Early, the paper makes three binary divisions: users v. "professional computer people", industrial v. theoretical (interestingly, not academic), and hardware v. software. This divides those with an interest into eight categories.

It points out the risks of too-early standardization. As a vendor, if you tie yourself to a standard too early, an innovative competitor can introduce something new, and your hands are tied.

I found this table intriguing. Likely you're vaguely aware of some of these organizations, but you may not realize how early and dynamic they were.  Keep in mind that this is a mere 17 years after the end of World War II, and yet Germany, Italy, the Netherlands, France, and Japan, who collectively suffered some of the worst devastation, are represented. (Russia, China, Poland and Belgium are listed, too, but don't seem to have entries, so I'm baffled as to why they are included.) (In the most breathtaking post-WWII recovery, just two years later Tokyo would host the Olympics and the first shinkansen line would open.)

It's also interesting that the table focuses on language; today, the UN's list of official languages notwithstanding, almost all international standardization work takes place in English, with a vestige still of French. I admit to being lucky to have been born in an English-speaking family at a time when it is the de facto language of science, technology and international commerce. Not so long ago, the choices would have been French (esp. for diplomacy) and German (science and technology).



Quoting from the paper:

The policy of ACM toward standardization is therefore the following:

1. It is extremely conservative as far as the development and promulgation of standards is concerned.
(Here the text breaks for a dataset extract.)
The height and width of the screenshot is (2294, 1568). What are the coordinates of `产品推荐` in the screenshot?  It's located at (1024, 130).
2. It is resistant toward precipitate standardization, specially in any area in which not enough is known to make such standardization theoretically sensible or stable.

3. It tends to be neutral in those areas where standardization is a matter of arbitrary selection, in spite of its recognition of the usefulness of such selection. That part of its membership which is vitally interested in such arbitrary selection is already represented in the industrial side of the activity.
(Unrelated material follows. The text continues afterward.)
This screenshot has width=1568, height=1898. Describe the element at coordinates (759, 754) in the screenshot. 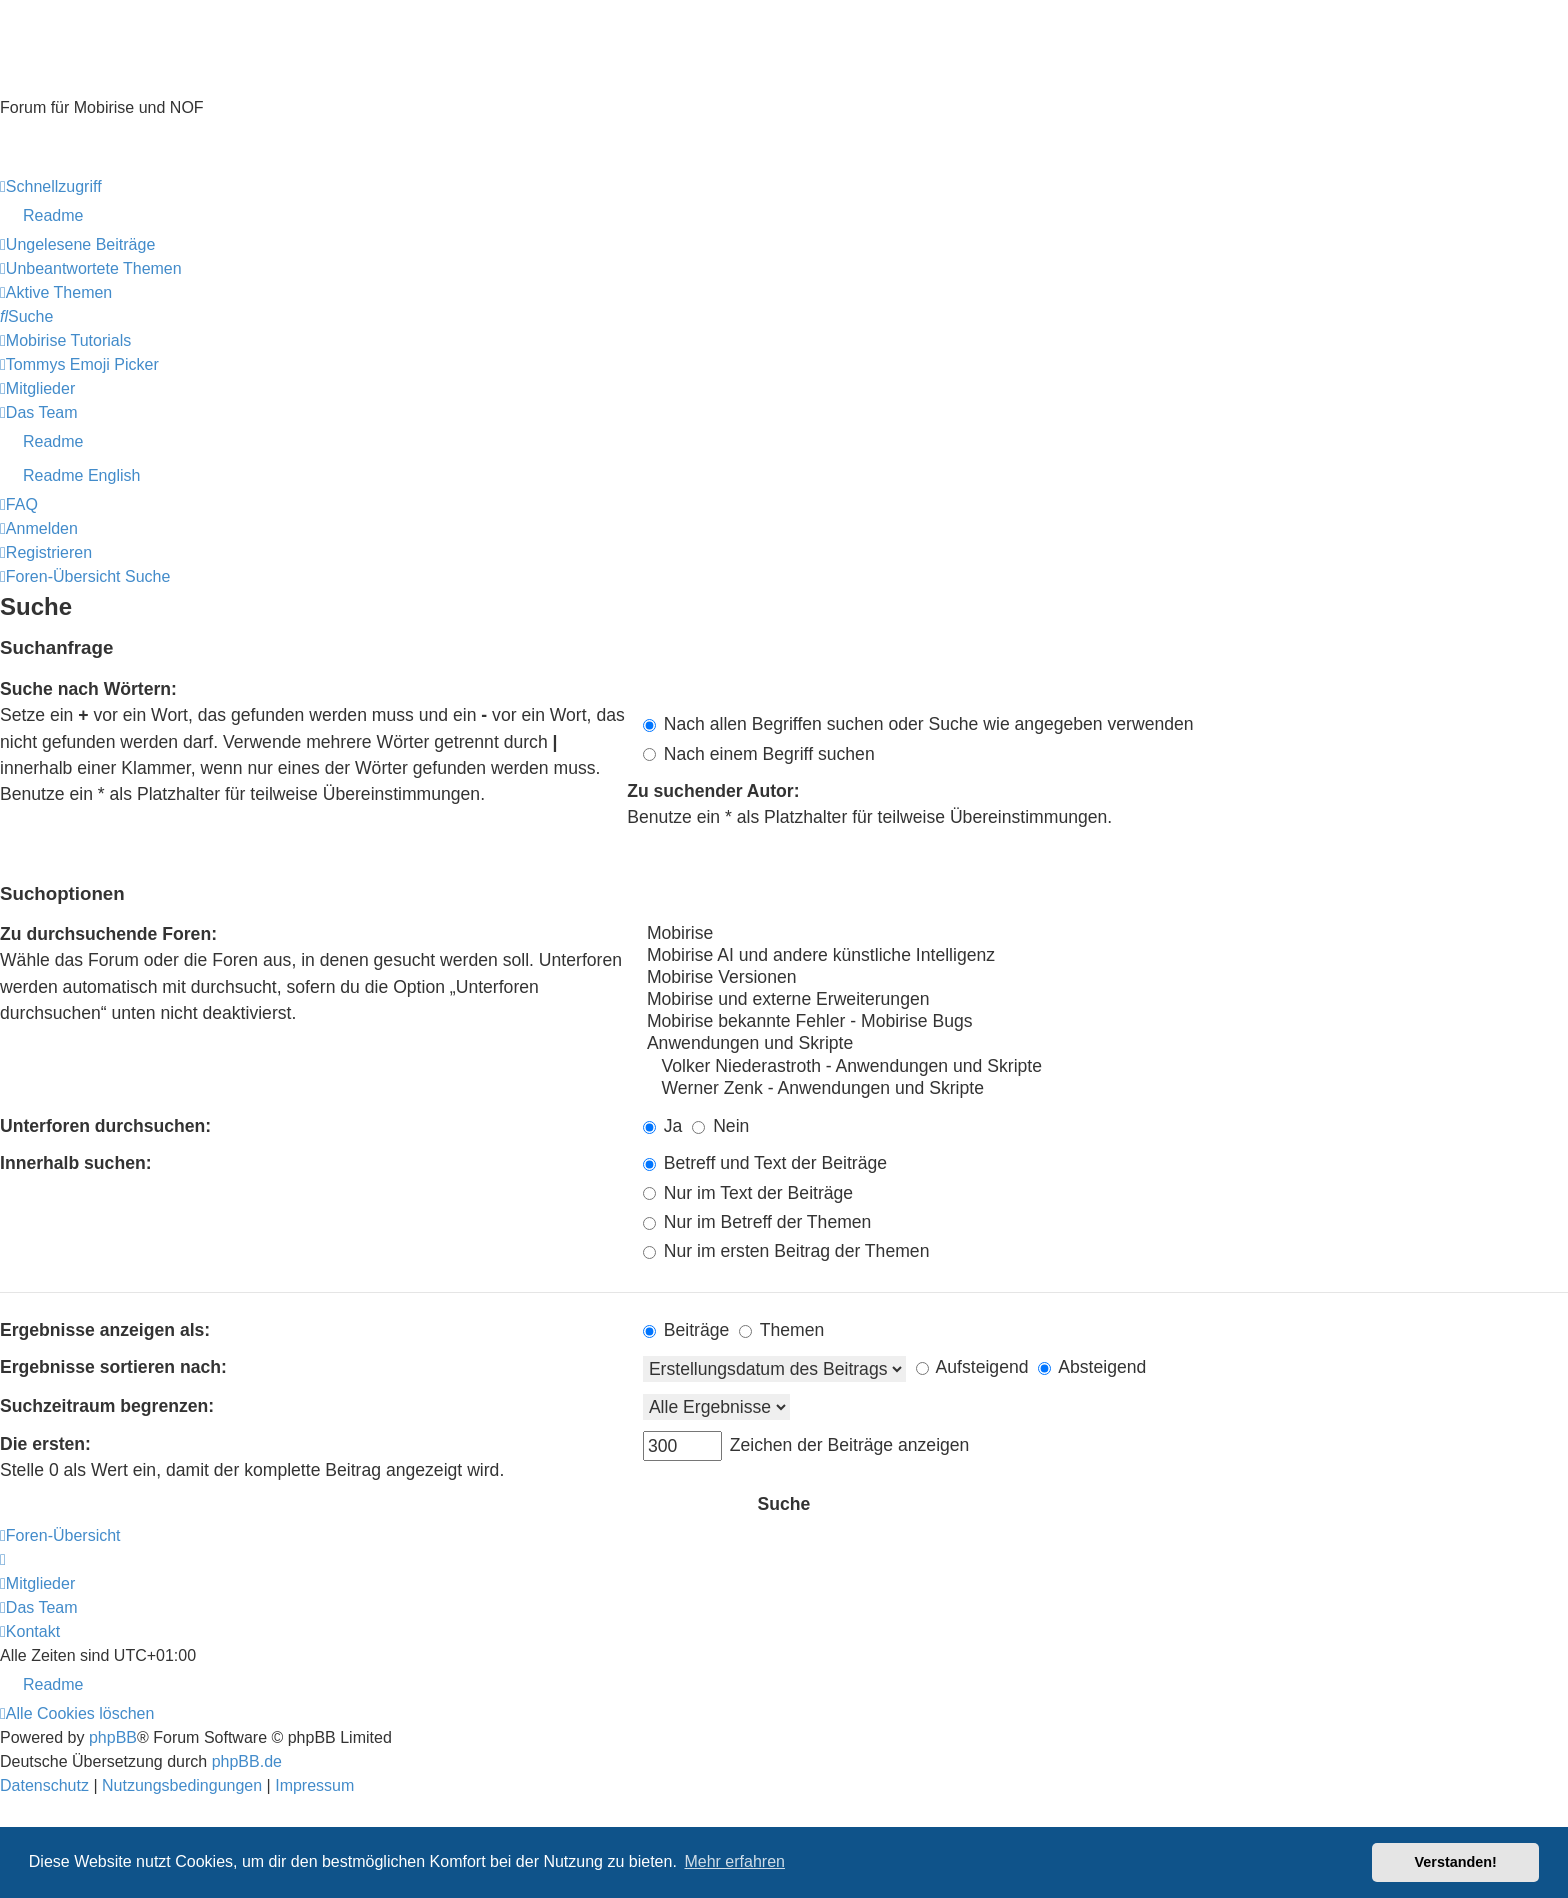

I see `Nach einem Begriff suchen` at that location.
On the positive side, the society is vitally interested in maintaining wide open channels of communications.

4. Thus it takes a positive interest in the stabilization of terminology, whether by reporting common usage or by declaring preferred usage (the normative function).

5. It is interested in the development of appropriate fundamental concepts, the establishment of the relationships among them, and in the quick dissemination of such developments.

6. Finally, it is interested in the development of standard methods of specification of processors, whether they be computers, programs or systems, of languages for such processors and of translation processors for such languages. Included in the methods of specification are methods of documentation for each type of audience or interest in the computer area.

Overall, the policy expresses some interest in standardization of systems, esp. programming languages, it seems, but little else. Almost sixty years later, we can see that indeed ACM, despite its importance in the computing ecosystem, has largely remained aloof from the issues of standardization, leaving that to ANSI, IEEE, FIPS, ISO, IETF, NBS/NIST et al.